Notice 47

Standards

Philippe Losego

Le terme « standard » en éducation remonte aux années 1860 lorsqu’en Angleterre, un classement appelé « Standard I-VI » désignait les niveaux de performance à atteindre par les élèves en lecture, écriture et calcul pour déterminer le financement de leurs écoles (Mons et Pons, 2006). Mais les standards se sont surtout développés à la fin du xxe siècle, en raison de la généralisation des évaluations des systèmes éducatifs depuis la fin des années 1980. Aujourd’hui, ce sont des compétences (mais aussi des savoirs, des comportements, voire des « acquis ») que l’on juge mesurables par des tests de performance appliqués à des personnes, des institutions et des systèmes éducatifs. Ils peuvent avoir pour fonction de comparer ces systèmes ou ces établissements, éventuellement de mesurer leur efficacité ou de les conduire à se rapprocher d’un curriculum commun.

Les standards les plus connus sont produits par des instances internationales : on peut citer le PISA (Programme for International Student Assessment), développé par l’OCDE (Organisation de coopération et de développement économiques), les évaluations TIMSS (Trends in International Mathematics and Science Study) et PIRLS (Progress in International Reading Literacy Study) élaborées par l’IEA (International Association for the Evaluation of Educational Achievement), ou encore le CECRL (Cadre européen commun de référence pour les langues) promu par le Conseil de l’Europe.

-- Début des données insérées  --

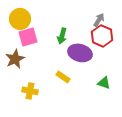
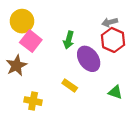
gray arrow: (99, 20) -> (110, 22), turned -136
pink square: (28, 37) -> (31, 41), turned -36
purple ellipse: (80, 53) -> (89, 59), turned 40

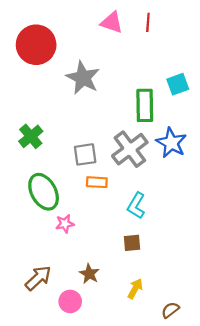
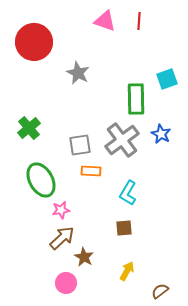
gray star: (83, 78) -> (78, 73), size x0.7
blue star: (171, 143) -> (161, 134), size x0.7
brown arrow: (38, 278) -> (62, 238), moved

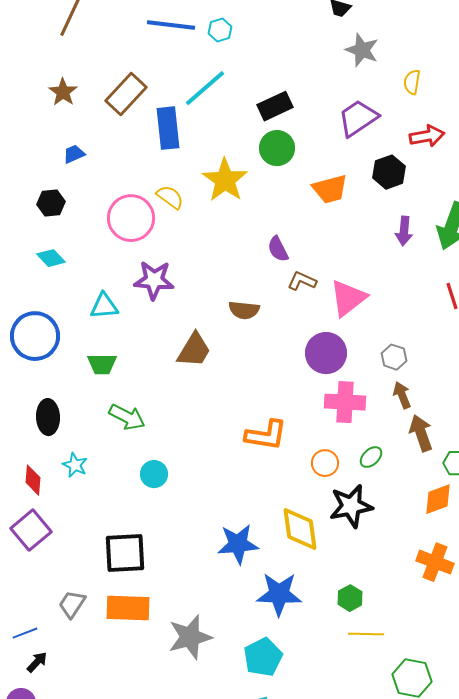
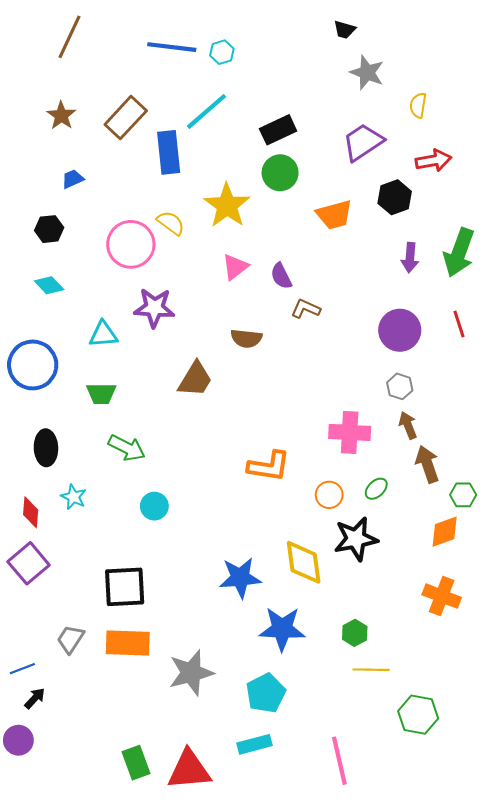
pink triangle: (348, 298) -> (235, 267), moved, size x0.7
purple circle: (326, 353) -> (400, 330), moved

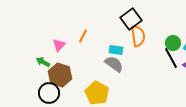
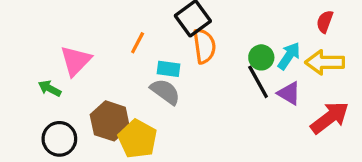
orange line: (83, 36) -> (138, 43), moved
pink triangle: (59, 45) -> (76, 61), size x1.5
brown hexagon: (60, 75) -> (110, 121), moved

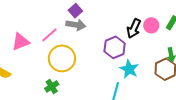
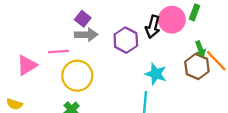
pink circle: (151, 25) -> (172, 20), size x1.5
pink line: (50, 35) -> (58, 52), turned 48
purple hexagon: (115, 47) -> (126, 40), moved

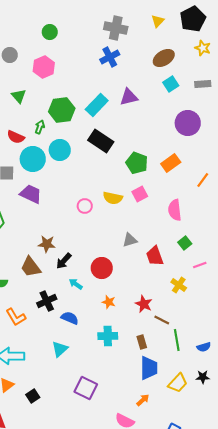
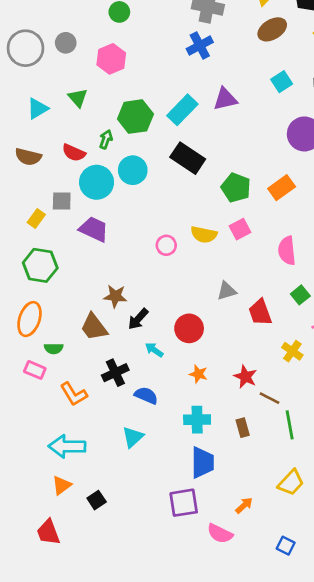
brown ellipse: (164, 58) -> (272, 29), moved
blue trapezoid: (149, 368) -> (202, 463), moved
purple square: (86, 388) -> (184, 503), moved, turned -35

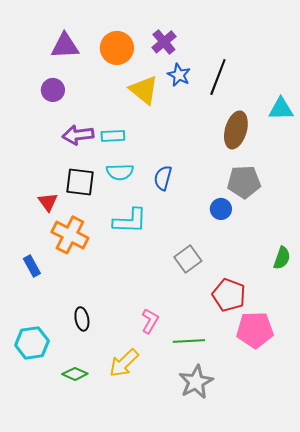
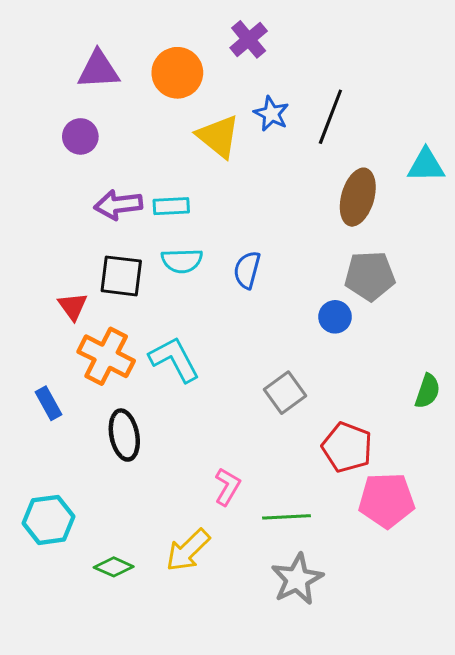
purple cross: (164, 42) -> (249, 39), moved
cyan L-shape: (130, 221) -> (174, 359), moved, turned -120
black ellipse: (82, 319) -> (124, 435), moved, size x1.4

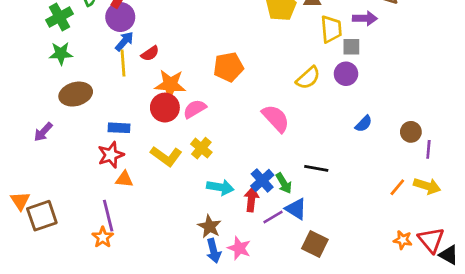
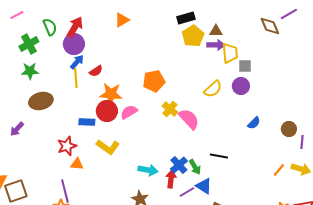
purple arrow: (365, 18) -> (216, 45), moved
blue rectangle: (119, 128) -> (87, 122), moved
yellow cross: (201, 148) -> (170, 109), moved

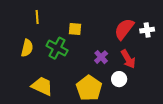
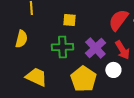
green cross: (57, 48) -> (62, 47), moved, turned -30
purple cross: (101, 57) -> (95, 48), size x1.5

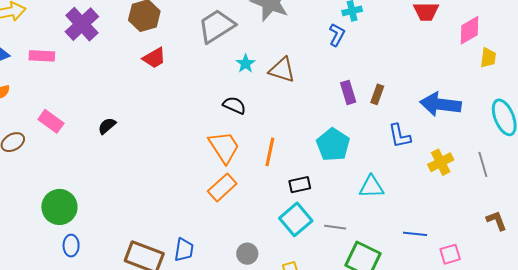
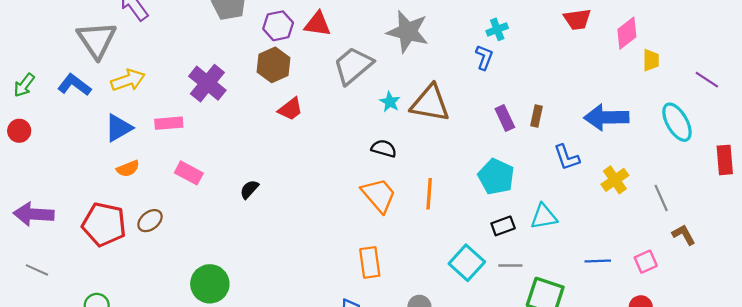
brown triangle: (282, 70) -> (430, 103), size x1.4
pink rectangle: (51, 121) -> (189, 173), moved
gray line: (483, 164) -> (661, 198), moved
black rectangle: (300, 185) -> (503, 226), moved
orange rectangle: (222, 187) -> (370, 262), moved, turned -48
pink square: (450, 254) -> (646, 262), moved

La notion de « standard » en éducation est un concept « instable » (Mons et Pons, 2006, p. 4), car elle désigne au moins deux objets différents :

  1. D’une part, les standards de performance (PISA, TIMSS, PIRLS) qui visent à tester les élèves et évaluer à travers eux l’efficacité de l’enseignement qui leur est offert. On les appelle « évaluations standardisées », car elles consistent à faire passer exactement les mêmes tests à un très grand nombre d’élèves. Elles aboutissent généralement à comparer et mettre des systèmes ou des institutions en compétition. C’est la logique du benchmarking (Normand, 2005), selon laquelle on améliore un système en comparant ses performances à celles produites par d’autres systèmes.
  2. D’autre part, les standards de contenus, comme le CECRL, qui ont pour fonction de contraindre ou d’encourager les institutions à se doter d’un curriculum commun dans une ou plusieurs matières. Ils visent surtout à unifier politiquement des systèmes disparates.

Les standards se développent non seulement au niveau international, mais aussi au niveau national, comme le « National Curriculum » qui définit des contenus en Angleterre et en Nouvelle-Zélande ou au niveau infra-national, comme ceux définis par les « épreuves cantonales de référence » en Suisse, ou par le Provincial Assessment au Canada.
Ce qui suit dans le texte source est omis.